Wednesday, November 4, 2015

A Field Guide to Getting Lost

"Mountaineering is always spoken of as though summiting is conquest, but as you get higher, the world gets bigger, and you feel smaller in proportion to it, overwhelmed and liberated by how much space is around you, how much room to wander, how much unknown."
Rebecca Solnit
A Field Guide to Getting Lost

It is often that we speak of things in terms of lost and found: we are lost in our minds, we have found our soulmate, we can or cannot find what we are looking for in life. Not knowing our location is not the only way we can be lost in the woods. In A Field Guide to Getting Lost, Rebecca Solnit explores the concept of "getting lost" in a collection of essays, trying to find answers to the question "How will you go about finding that thing the nature of which is totally unknown to you," that was asked by Meno several millennium ago.

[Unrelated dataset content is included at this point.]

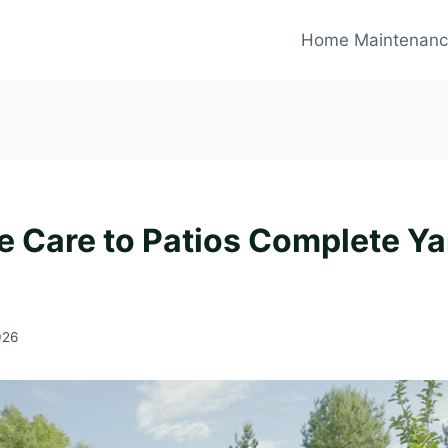
Home Maintenan
e Care to Patios Complete Ya
026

Solnit does this in her wonderful way, mixing personal narration with examinations of external sources. She examines the characters in the movie Vertigo and how they relate to each other and how they relate to spacial forces like gravity and height. She looks at how maps evolved and how they way they have represented the "Terra Incognita" has changed over time, and how we use these maps to place ourselves in the world. She examines art, color, and language; she delves into the histories of the disappeared, looking at what Everett Ruess, Amelia Earhart, and Antione de Saint-Exupury had in common. 

There is a certain romance in being lost, in existing in a space that is not being somewhere and not being nowhere. Solnit captures this beautifully. Each chapter is well thought out, the language beautiful, and the composition of the entire book exquisite. I loved this book.